Food budget stretched? End of the month? Eat pulses.


Blog / Sunday, December 9th, 2018

Pulses are filling and full of energy, fiber, and minerals. On top of that, they are cheap. A pound of pulses, most less than $2, cooks up into 4-5 servings.. They lend themselves to hay box cooking, slow cookers, and pressure cooking. Some pulses, for example lentils and chickpeas, can be sprouted and eaten raw (exception – do NOT sprout red kidney beans, which will make you sick).

Here are five traditional dishes that offer great taste and in some cases, complete protein, at low cost.

  1. Hoppin’ John
  2. Coconut Rice and Beans
  3. Chana Dal
  4. Pork and Beans
  5. Falafel

Hoppin’ John – Black-eyed Peas or Cowpeas

Saute some aromatics – onions, garlic, celery, carrots – and add to two cups of black-eyed peas or cowpeas. Separately, cook a cup of rice (preferably brown). When the peas are done (tender, but not mushy), add to the cooked rice and garnish with chopped onions or scallions. Country ham or bacon is traditionally added, but is not essential. If used, saute it first, then use the rendered fat to saute the aromatics.

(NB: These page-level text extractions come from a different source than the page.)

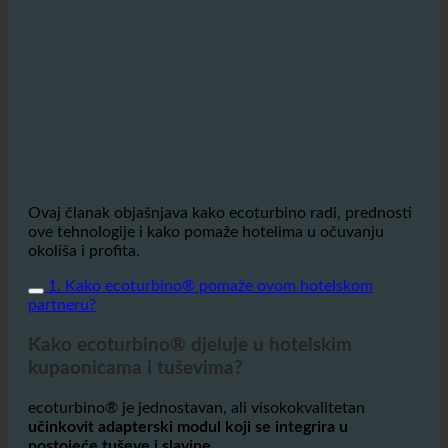
Ovaj članak objašnjava kako ecoturbino radi, prednosti
ove tehnologije i kako pomaže hotelima u očuvanju
okoliša i profita.
1. Kako ecoturbino® pomaže ovom hotelskom
partneru?
Kako ecoturbino® djeluje u hotelskim
kupaonicama i tuševima?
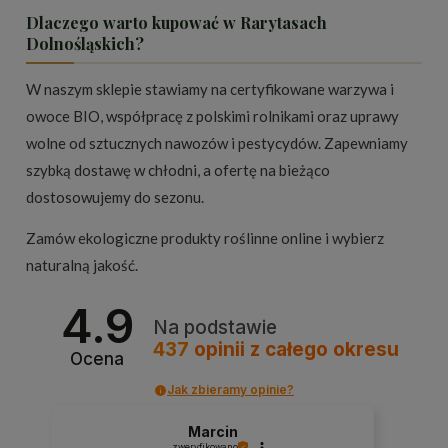
Dlaczego warto kupować w Rarytasach
Dolnośląskich?
W naszym sklepie stawiamy na certyfikowane warzywa i
owoce BIO, współpracę z polskimi rolnikami oraz uprawy
wolne od sztucznych nawozów i pestycydów. Zapewniamy
szybką dostawę w chłodni, a ofertę na bieżąco
dostosowujemy do sezonu.
Zamów ekologiczne produkty roślinne online i wybierz
naturalną jakość.
4.9
Na podstawie
437
opinii
z całego okresu
Ocena
Jak zbieramy opinie?
Marcin
zweryfikowano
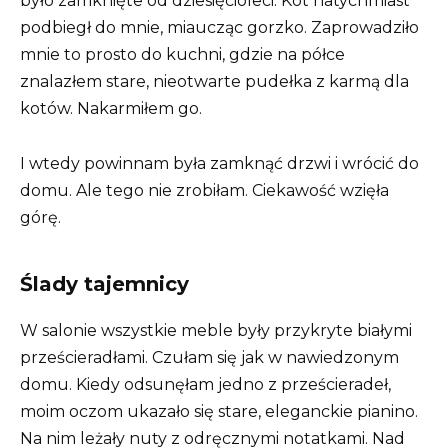
było zamknięte od dziesięcioleci. Kot natychmiast
podbiegł do mnie, miaucząc gorzko. Zaprowadziło
mnie to prosto do kuchni, gdzie na półce
znalazłem stare, nieotwarte pudełka z karmą dla
kotów. Nakarmiłem go.
I wtedy powinnam była zamknąć drzwi i wrócić do
domu. Ale tego nie zrobiłam. Ciekawość wzięła
górę.
Ślady tajemnicy
W salonie wszystkie meble były przykryte białymi
prześcieradłami. Czułam się jak w nawiedzonym
domu. Kiedy odsunęłam jedno z prześcieradeł,
moim oczom ukazało się stare, eleganckie pianino.
Na nim leżały nuty z odręcznymi notatkami. Nad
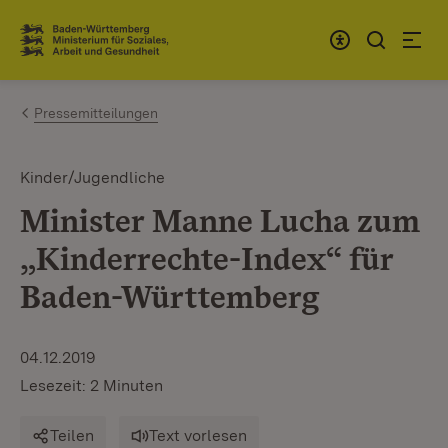
Zum Inhalt springen
Link zur Startseite
Pressemitteilungen
Kinder/Jugendliche
Minister Manne Lucha zum
„Kinderrechte-Index“ für
Baden-Württemberg
04.12.2019
Lesezeit: 2 Minuten
Teilen
Text vorlesen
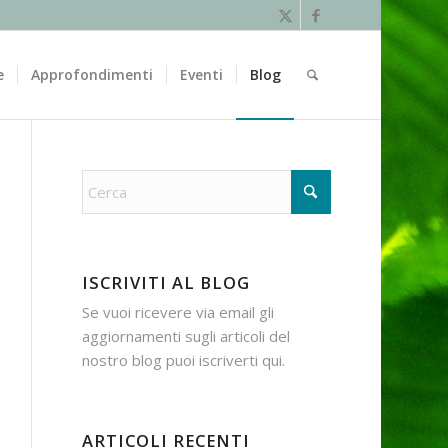
e
Approfondimenti
Eventi
Blog
ISCRIVITI AL BLOG
Se vuoi ricevere via email gli
aggiornamenti sugli articoli del
nostro blog puoi iscriverti
qui
.
ARTICOLI RECENTI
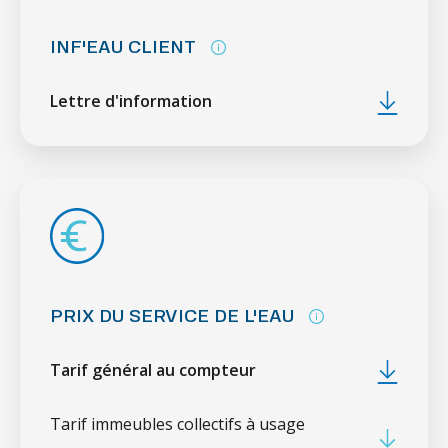
INF'EAU CLIENT
Lettre d'information
PRIX DU SERVICE DE L'EAU
Tarif général au compteur
Tarif immeubles collectifs à usage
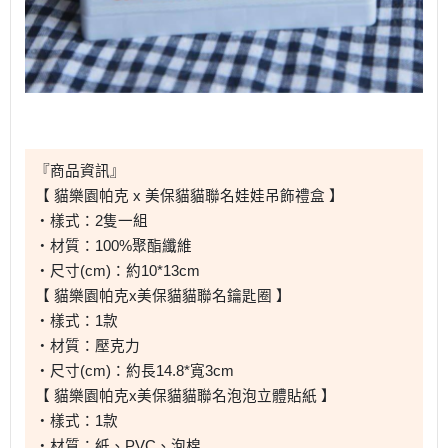
『商品資訊』
【 貓樂園帕克 x 美保貓貓聯名娃娃吊飾禮盒 】
・樣式：2隻一組
・材質：100%聚酯纖維
・尺寸(cm)：約10*13cm
【 貓樂園帕克x美保貓貓聯名鑰匙圈
】
・樣式：1款
・材質：壓克力
・尺寸(cm)：約長14.8*寬3cm
【 貓樂園帕克x美保貓貓聯名泡泡立體貼紙
】
・樣式：1款
・材質：紙、PVC、泡棉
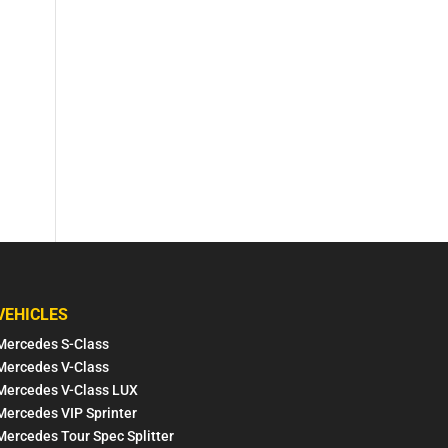
VEHICLES
Mercedes S-Class
Mercedes V-Class
Mercedes V-Class LUX
Mercedes VIP Sprinter
Mercedes Tour Spec Splitter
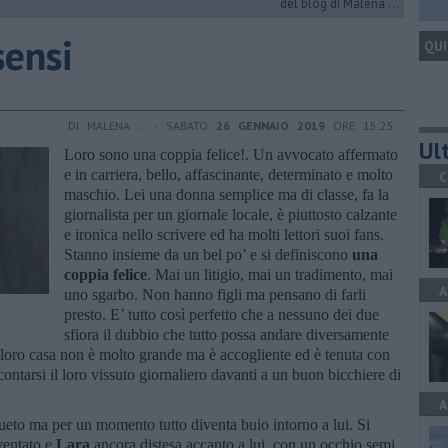
del blog di Malena ...
sensi
QUI
DI MALENA ... - SABATO
26 GENNAIO 2019
ORE 15:25
Ult
Loro sono una coppia felice!. Un avvocato affermato
e in carriera, bello, affascinante, determinato e molto
C
maschio. Lei una donna semplice ma di classe, fa la
giornalista per un giornale locale, è piuttosto calzante
e ironica nello scrivere ed ha molti lettori suoi fans.
Stanno insieme da un bel po’ e si definiscono
una
coppia felice
. Mai un litigio, mai un tradimento, mai
A
uno sgarbo. Non hanno figli ma pensano di farli
presto. E’ tutto così perfetto che a nessuno dei due
sfiora il dubbio che tutto possa andare diversamente
 loro casa non è molto grande ma è accogliente ed è tenuta con
contarsi il loro vissuto giornaliero davanti a un buon bicchiere di
A
ueto ma per un momento tutto diventa buio intorno a lui. Si
aventato e
Lara
ancora distesa accanto a lui, con un occhio semi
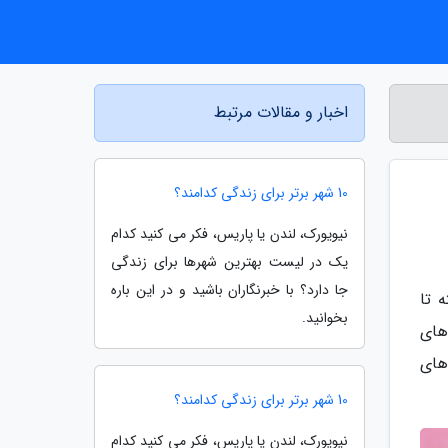
اخبار و مقالات مرتبط
10 شهر برتر برای زندگی کدامند؟
نیویورک، لندن یا پاریس، فکر می کنید کدام
یک در لیست بهترین شهرها برای زندگی
جا دارد؟ با خبرنگاران باشید و در این باره
 تا
بخوانید.
‌های
های
10 شهر برتر برای زندگی کدامند؟
نیویورک، لندن یا پاریس، فکر می کنید کدام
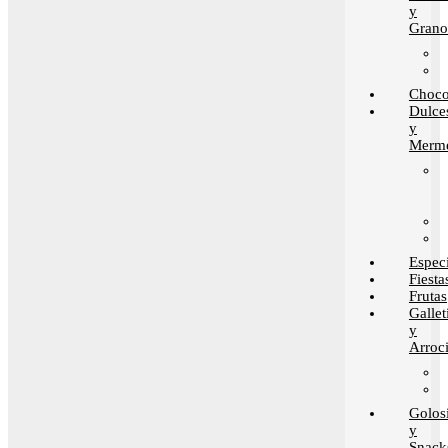
y
Grano
Choco
Dulce
y
Merme
Espec
Fiesta
Frutas
Gallet
y
Arroci
Golos
y
Snack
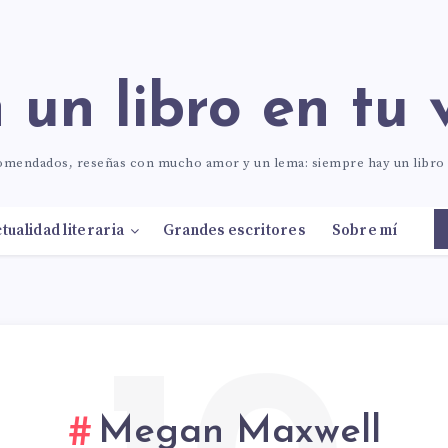
n un libro en tu 
comendados, reseñas con mucho amor y un lema: siempre hay un libr
tualidad literaria
Grandes escritores
Sobre mí
Megan Maxwell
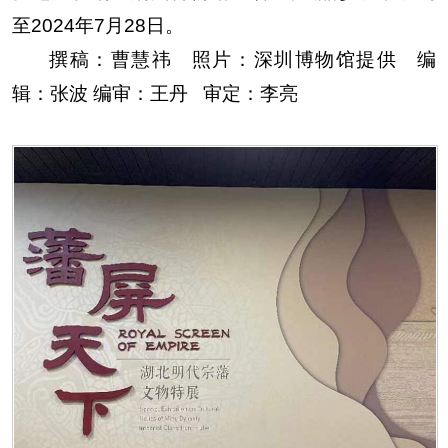
至
2024
年
7
月
28
日。
撰稿：曹慧祎 照片：深圳博物馆提供 编
辑：张波 编审：王丹 审定：李亮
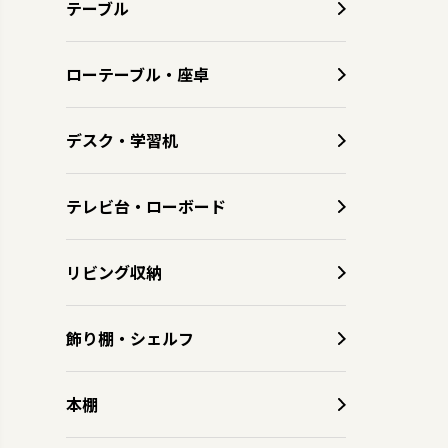
テーブル
ローテーブル・座卓
デスク・学習机
テレビ台・ローボード
リビング収納
飾り棚・シェルフ
本棚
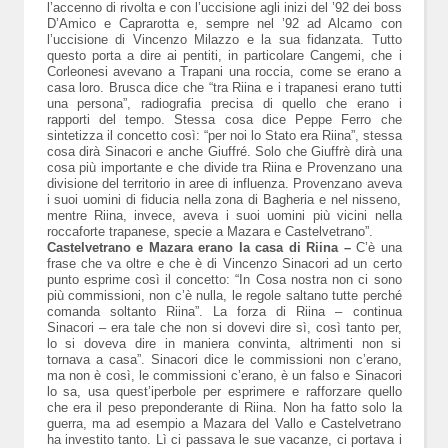
l’accenno di rivolta e con l’uccisione agli inizi del ’92 dei boss
D’Amico e Caprarotta e, sempre nel ’92 ad Alcamo con
l’uccisione di Vincenzo Milazzo e la sua fidanzata. Tutto
questo porta a dire ai pentiti, in particolare Cangemi, che i
Corleonesi avevano a Trapani una roccia, come se erano a
casa loro. Brusca dice che “tra Riina e i trapanesi erano tutti
una persona”, radiografia precisa di quello che erano i
rapporti del tempo. Stessa cosa dice Peppe Ferro che
sintetizza il concetto così: “per noi lo Stato era Riina”, stessa
cosa dirà Sinacori e anche Giuffré. Solo che Giuffrè dirà una
cosa più importante e che divide tra Riina e Provenzano una
divisione del territorio in aree di influenza. Provenzano aveva
i suoi uomini di fiducia nella zona di Bagheria e nel nisseno,
mentre Riina, invece, aveva i suoi uomini più vicini nella
roccaforte trapanese, specie a Mazara e Castelvetrano”.
Castelvetrano e Mazara erano la casa di Riina –
C’è una
frase che va oltre e che è di Vincenzo Sinacori ad un certo
punto esprime così il concetto: “In Cosa nostra non ci sono
più commissioni, non c’è nulla, le regole saltano tutte perché
comanda soltanto Riina”. La forza di Riina – continua
Sinacori – era tale che non si dovevi dire sì, così tanto per,
lo si doveva dire in maniera convinta, altrimenti non si
tornava a casa”. Sinacori dice le commissioni non c’erano,
ma non è così, le commissioni c’erano, è un falso e Sinacori
lo sa, usa quest’iperbole per esprimere e rafforzare quello
che era il peso preponderante di Riina. Non ha fatto solo la
guerra, ma ad esempio a Mazara del Vallo e Castelvetrano
ha investito tanto. Lì ci passava le sue vacanze, ci portava i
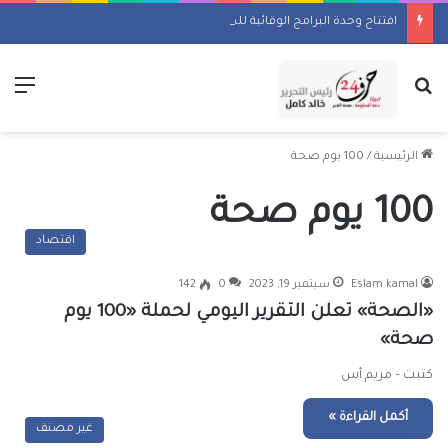
افتتاح وحدة البرامج الوقائية للصندوق بمنطقة رأس البر
بحث عن
الق
الرئيسية
/
100 يوم صحة
100 يوم صحة
اقتصاد
Eslam kamal
سبتمبر 19, 2023
0
142
«الصحة» تعلن التقرير اليومي لحملة «100 يوم
صحة»
كتبت – مريم أس
أكمل القراءة »
غير مصنف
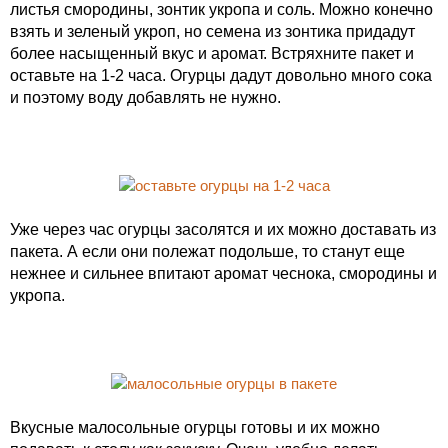
листья смородины, зонтик укропа и соль. Можно конечно
взять и зеленый укроп, но семена из зонтика придадут
более насыщенный вкус и аромат. Встряхните пакет и
оставьте на 1-2 часа. Огурцы дадут довольно много сока
и поэтому воду добавлять не нужно.
Уже через час огурцы засолятся и их можно доставать из
пакета. А если они полежат подольше, то станут еще
нежнее и сильнее впитают аромат чеснока, смородины и
укропа.
Вкусные малосольные огурцы готовы и их можно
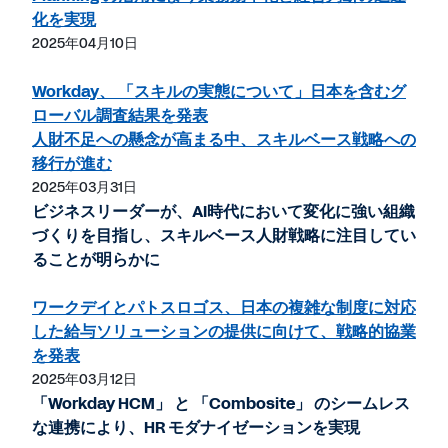
化を実現
2025年04月10日
Workday、 「スキルの実態について」日本を含むグ
ローバル調査結果を発表
人財不足への懸念が高まる中、スキルベース戦略への
移行が進む
2025年03月31日
ビジネスリーダーが、AI時代において変化に強い組織
づくりを目指し、スキルベース人財戦略に注目してい
ることが明らかに
ワークデイとパトスロゴス、日本の複雑な制度に対応
した給与ソリューションの提供に向けて、戦略的協業
を発表
2025年03月12日
「Workday HCM」 と 「Combosite」 のシームレス
な連携により、HR モダナイゼーションを実現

Coconut Rice and Beans – Black Beans

A few tablespoonsful of aromatics – onion, garlic – and a sprinkle of nutmeg
1 cup of rice (any long grain white rice will work)
3/4 cup coconut milk (reconstituted from powder is cheapest; canned is perfectly fine)
1 cup water
1 15-ounce can of black beans, rinsed, drained, and heated, or 2 cups cooked
Saute the aromatics until softened. Add the nutmeg and rice, and stir. When the rice is coated with oil and somewhat transparent, add the water and coconut milk, bring to a boil, and cook, covered, until done (about 20 minutes). Fluff rice and add the black beans.

Chana Dal – Chickpeas or Garbanzos

Bring to a boil 2 cups of chickpeas, a tablespoon of turmeric, a teaspoon of salt, and 2 quarts of water in a big saucepan. When it comes to the boil, immediately lower the heat to a simmer, partly cover the pan, and cook for 40 minutes. Not all the water will be absorbed. Separately, fry a minced, fresh chile or two, and some Indian spices – coriander seeds, whole cloves, and cardamom seeds, minced garlic – in two tablespoonsful of oil until very fragrant, then stir into the dal.

Pork and Beans – Navy or Small White Beans

Soak a pound of beans overnight; drain. In your slow cooker, or heavy stock pot, combine 6 cups water, 1/3 cup molasses, 1/4 cup packed brown sugar, packed, a large chopped onion, 1/4 pound of your chosen meat (see note), and dry mustard powder (if liked).Cover and cook on low for 6 to 8 hours, or until the beans are tender. Stir occasionally.
Add the mustard and salt to taste when beans are tender.
Note. If using salt pork – most authentic, but expensive – dice soak, and drain before adding. Bacon or pork belly may be substituted – dice and parcook before adding.

Falafel – Chickpeas or Garbanzos

You can buy dry falafel mix, and it’s particularly cheap if you have a bulk store near you. The dry mix can be very salty, though, so make a small test patty and adjust the saltiness by mixing in mashed, soaked chickpeas or a little chickpea flour (also known as besan*, and sold in Indian stores or on Amazon).

If you’re making your falafel from scratch, don’t use canned or cooked chickpeas, which will give a mushy texture that won’t hold together in frying, or get crisp.

To 1 lb dry chickpeas/garbanzo beans, soaked overnight, add a medium onion, roughly chopped, a big handful of finely chopped fresh parsley, garlic to taste (the tubes are convenient, but 3-4 crushed cloves are cheaper), and seasonings. Salt, pepper, and cumin are typical. Bind the mixture with a tablespoon or two of chickpea flour. Shallow-fry small patties in a neutral oil. like canola or grapeseed, until crisp and browned. Makes great sandwiches, garnished with lettuce and tomato and your own “special sauce.”